Even Teddy Roosevelt got on the Populist band waggon in 1912 with the Bullmoose Party denouncing "the unholy alliance between corrupt business and corrupt politics." The next year (1913), the Pujo Report was released on "the Concentration of Control of Money and Credit." Here was irrefutable evidence of class war from the U.S. Congress, 3rd Session, House Report, No. 1593. Banking, transportation, producing, trading, and "public" utilities were effectively under the control of an interlocking directorate of plutocracy led by the Morgan Bank.

"The Concentration of Control of Money and Credit, Report of the Pujo Committee," 1913

"...First, as regards banking resources:...

"Second, as regards the greater transportation systems...

"Third, as regards the greater producing and trading corporations...

"Fourth, as regards the great public utility corporations...

"The members of the firm of J.P. Morgan & Co. held 72 directorships in 47 of the greater corporations: George F. Baker, chairman of the board, F.L. Hine, president, and George F. Baker Jr., and C.D. Norton, vice-presidents, of the First National Bank of New York, hold 46 directorships in 37 of the greater corporations; and James Stillman, chairman of the board, Frank A. Vanderlip, president, Samuel McRoberts, J.T. Talbert, W.A. Simonson, vice-presidents, of the National City Bank of New York, hold 32 directorships in 26 of the greater corporations; making in all for these members of the group 150 directorships in 110 of the greater corporations..." (ibid, pp. 258-262)

1915 had another bombshell report on class war from the U.S. Congress. The final report of the Commission on Industrial Relations was entitled "The Concentration of Wealth and Influence."
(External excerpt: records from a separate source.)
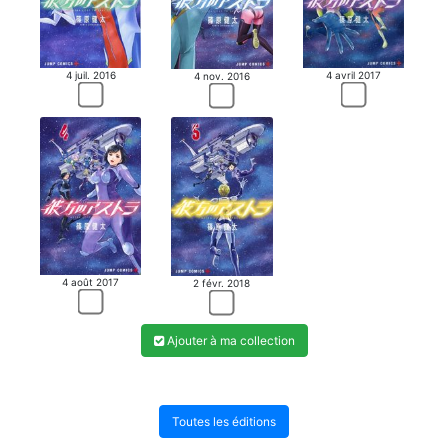
4 juil. 2016
4 avril 2017
4 nov. 2016
4 août 2017
2 févr. 2018
Ajouter à ma collection
Toutes les éditions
"The Concentration of Wealth and Influence: Final Report of the Commission on Industrial Relations," 1915

"...6. Almost without exception the employees of the large corporations are unorganized as a result of the active and aggressive 'nonunion' policy of the corporate management.

"Furthermore, the labor policy of the large corporations almost inevitably determines the labor policy of the entire industry.

"7. A careful and conservative study shows that the corporations controlled by six financial groups and affiliated interests employ 2,651,684 wage earners and have a grand total capitalization of $19,875,200,000. These six financial groups control 28 percent of the total number of wage earners engaged in the industries covered by the report of our investigation. The Morgan-First National Bank group alone controls corporations employing 785,499 wage earners. ...

"8. The lives of millions of wage earners are therefore subject to the dictation of a small number of men.

"9. These industrial dictators for the most part are totally ignorant of every aspect of the industries which they control except the finances, and are totally unconcerned with regard to the working and living conditions of the employees in those industries. Even if they were deeply concerned, the position of the employees would be merely that of the subjects of benevolent industrial despots.

"10. Except, perhaps, for improvements in safety and sanitation, the labor conditions of these corporation-controlled industries are subject to great criticism and are a menace to the welfare of the Nation.

"11. In order to prevent the organization of employees for the improvement of working conditions, elaborate systems of espionage are maintained by the large corporations which refuse to deal with labor unions, and the employees suspected of union affiliations are discharged.

"12. The domination by the men in whose hands the final control of a large part of American industry rests is not limited to their employees, but is being rapidly extended to control the education and 'social service' of the Nation.

"13. This control is being extended largely through the creation of enormous privately managed funds for indefinite purposes, hereinafter designated 'foundations,' by the endowment of colleges and universities, by the creation of funds for the pensioning of teachers, by contributions to private charities, as well as through controlling or influencing the public press. ...

"22. The entrance of the foundations into the field of industrial relations, through the creation of a special division by the Rockefeller Foundation, constitutes a menace to the national welfare to which the attention not only of Congress but of the entire country should be directed. Backed by the $100,000,000 of the Rockefeller Foundation, this movement has the power to influence the entire country in the determination of its most vital policy...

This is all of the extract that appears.